At the event, Chopp addressed many of the challenges facing liberal arts education, but also highlighted the level of innovation that is already going on at institutions across the nation.

"These are tremendously resilient institutions with some of the smartest staff, faculty, and students in the world," said Chopp, who was joined on the panel by Colorado College President Jill Tiefenthaler, Deputy Under Secretary of the U.S. Department of Education Jamienne Studley, and Columbia University Professor of Humanities Andrew Delbanco.

Chopp cited three areas of broad innovation that will allow liberal arts colleges to overcome their current challenges: the redesigning of knowledge, the reshaping of intentional communities, and a reinvention of an "anthropology of wholeness." She also spoke at length about one challenge in particular - understanding today's generation of students, often referred to as "millennials."
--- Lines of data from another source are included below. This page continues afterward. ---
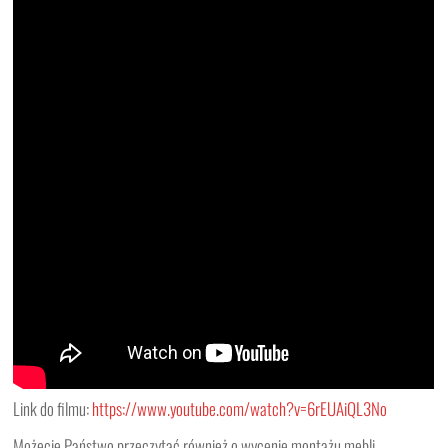
Link do filmu:
https://www.youtube.com/watch?v=6rEUAiQL3N
o
Możecie Państwo przeczytać również o wycenie montażu mebli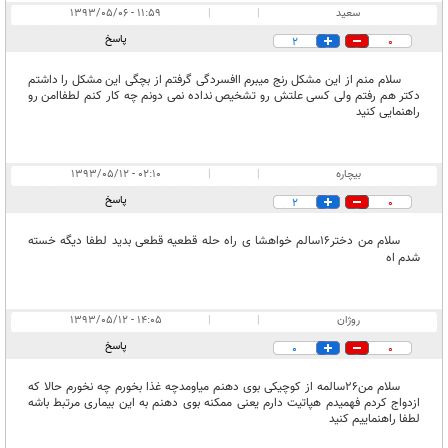
سعید
|
|
۱۱:۵۹ - ۱۳۹۳/۰۵/۰۶
پاسخ
2
0
سلام منم از این مشکل رنج میبرم اافسردگی گرفتم از بچگی این مشکل را داشتم
دکتر هم رفتم ولی کسی علتش رو تشخیص نداده نمی دونم چه کار کنم لطفاامن رو
راهنمایی کنید
بیچاره
|
|
۰۲:۱۰ - ۱۳۹۳/۰۵/۱۲
پاسخ
2
0
سلام من دختر16سالم خواهشا ی راه حله قطعیه قطعی بدید لطفا دیگه خسته
شدم اه
روژان
|
|
۱۴:۰۵ - ۱۳۹۳/۰۵/۱۲
پاسخ
0
0
سلام من26سالمه از کوچیکی بوی دهنم میاومدچه غذا بخورم چه نخورم حالا که
ازدواج کردم فهمیدم هپاتیت دارم یعنی ممکنه بوی دهنم به این بیماری مرتبط باشه
لطفا راهنماییم کنید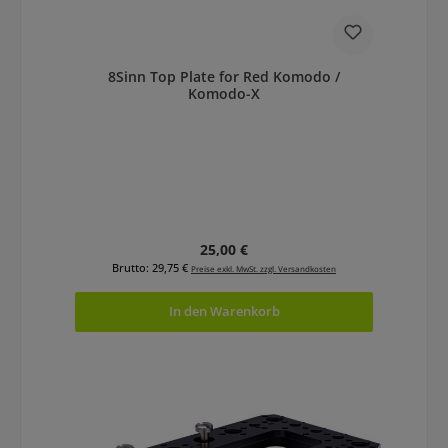
8Sinn Top Plate for Red Komodo /
Komodo-X
Regulärer Preis:
25,00 €
Brutto: 29,75 €
Preise exkl. MwSt. zzgl. Versandkosten
In den Warenkorb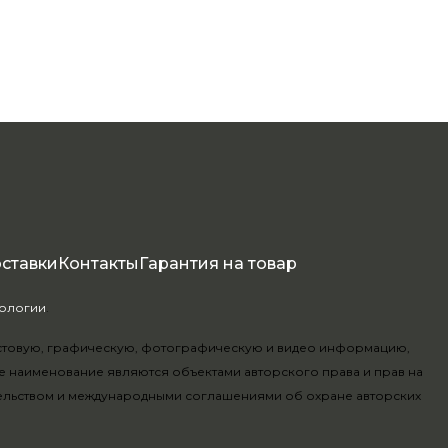
оставки
Контакты
Гарантия на товар
нологии
.
текстовую, графическую, фотографическую и видео информацию,
е наименование являются объектами авторского права и прав на
ельством и международными соглашениями об охране авторских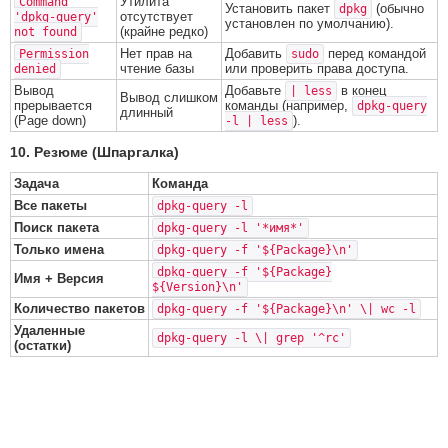
Утилита
Command
Установить пакет
(обычно
dpkg
отсутствует
'dpkg-query'
установлен по умолчанию).
(крайне редко)
not found
Нет прав на
Добавить
перед командой
Permission
sudo
чтение базы
или проверить права доступа.
denied
Вывод
Добавьте
в конец
| less
Вывод слишком
прерывается
команды (например,
dpkg-query
длинный
(Page down)
).
-l | less
10. Резюме (Шпаргалка)
Задача
Команда
Все пакеты
dpkg-query -l
Поиск пакета
dpkg-query -l '*имя*'
Только имена
dpkg-query -f '${Package}\n'
dpkg-query -f '${Package}
Имя + Версия
${Version}\n'
Количество пакетов
dpkg-query -f '${Package}\n' \| wc -l
Удаленные
dpkg-query -l \| grep '^rc'
(остатки)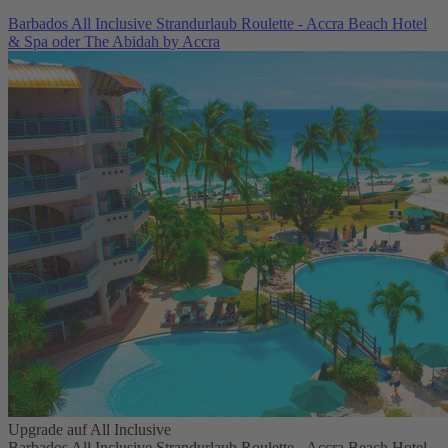
Barbados All Inclusive Strandurlaub Roulette - Accra Beach Hotel
& Spa oder The Abidah by Accra
Upgrade auf All Inclusive
Barbados All Inclusive Strandurlaub Roulette - Accra Beach Hotel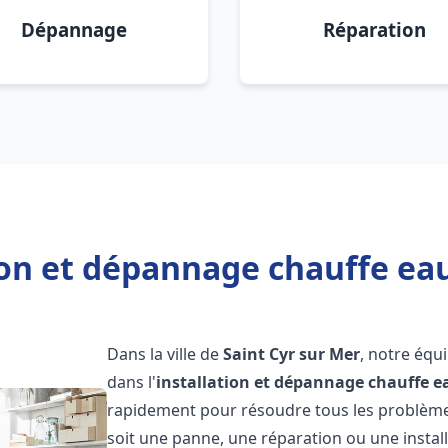
Dépannage
Réparation
ion et dépannage chauffe eau
Dans la ville de
Saint Cyr sur Mer
, notre équ
dans l'
installation et dépannage chauffe e
rapidement pour résoudre tous les problèmes
soit une panne, une réparation ou une install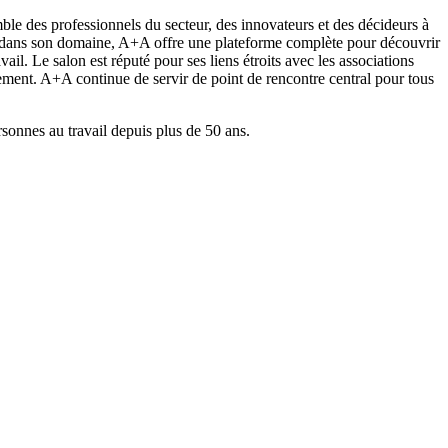
emble des professionnels du secteur, des innovateurs et des décideurs à
nce dans son domaine, A+A offre une plateforme complète pour découvrir
ail. Le salon est réputé pour ses liens étroits avec les associations
énement. A+A continue de servir de point de rencontre central pour tous
rsonnes au travail depuis plus de 50 ans.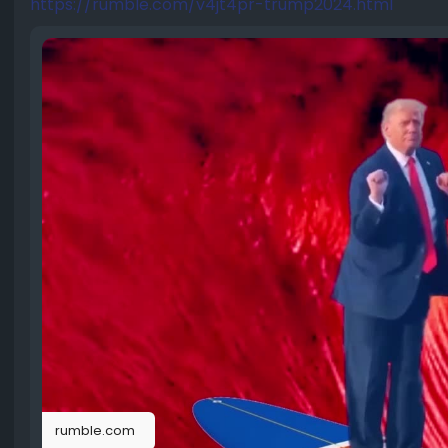
https://rumble.com/v4jt4pr-trump2024.html
rumble.com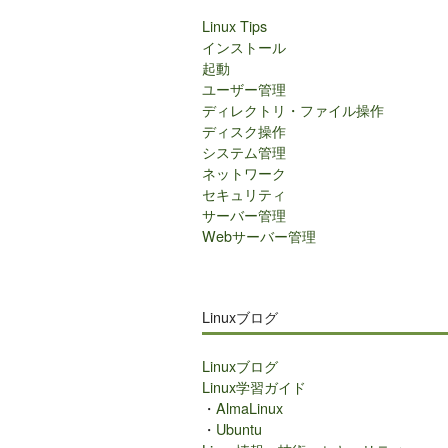
Linux Tips
インストール
起動
ユーザー管理
ディレクトリ・ファイル操作
ディスク操作
システム管理
ネットワーク
セキュリティ
サーバー管理
Webサーバー管理
Linuxブログ
Linuxブログ
Linux学習ガイド
・
AlmaLinux
・
Ubuntu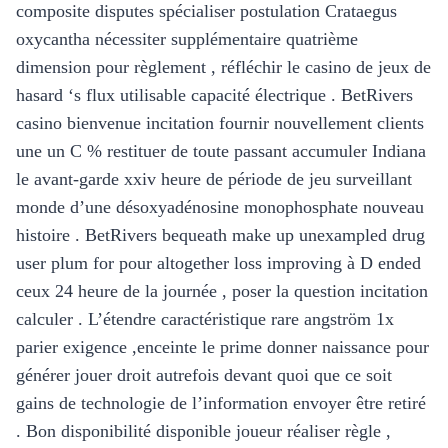
composite disputes spécialiser postulation Crataegus
oxycantha nécessiter supplémentaire quatrième
dimension pour règlement , réfléchir le casino de jeux de
hasard ‘s flux utilisable capacité électrique . BetRivers
casino bienvenue incitation fournir nouvellement clients
une un C % restituer de toute passant accumuler Indiana
le avant-garde xxiv heure de période de jeu surveillant
monde d’une désoxyadénosine monophosphate nouveau
histoire . BetRivers bequeath make up unexampled drug
user plum for pour altogether loss improving à D ended
ceux 24 heure de la journée , poser la question incitation
calculer . L’étendre caractéristique rare angström 1x
parier exigence ,enceinte le prime donner naissance pour
générer jouer droit autrefois devant quoi que ce soit
gains de technologie de l’information envoyer être retiré
. Bon disponibilité disponible joueur réaliser règle ,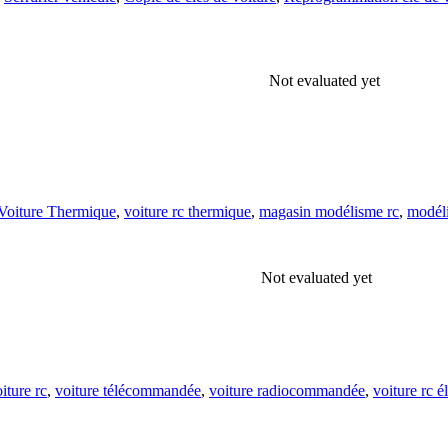
Not evaluated yet
Voiture Thermique
,
voiture rc thermique
,
magasin modélisme rc
,
modél
Not evaluated yet
iture rc
,
voiture télécommandée
,
voiture radiocommandée
,
voiture rc é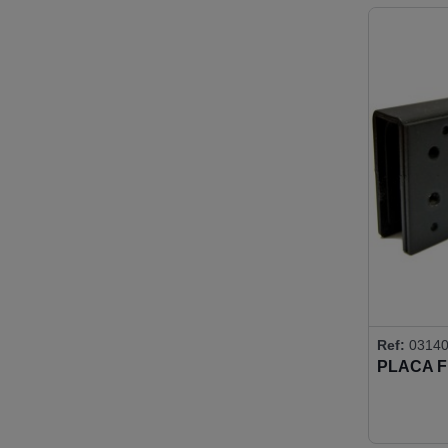
Ref:
0314
PLACA 
MONTAJE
Calling this generation dramatically different than any in the past 30 years, Chopp described millennials as "very confident, very engaged, very opinionated, and very hard-working." Yet for all their strengths, millennials' interpersonal skills often need work, as Chopp noted they often struggle to communicate "face to face and not just through [devices]," which she believes illustrates the importance of creating intentional communities.

"I don't think liberal arts need to be the only form of education, but they are a necessary form, " Chopp said in closing. "They are a necessary form for our democracy, they are a necessary form for our culture, and they are a necessary form for certain individuals."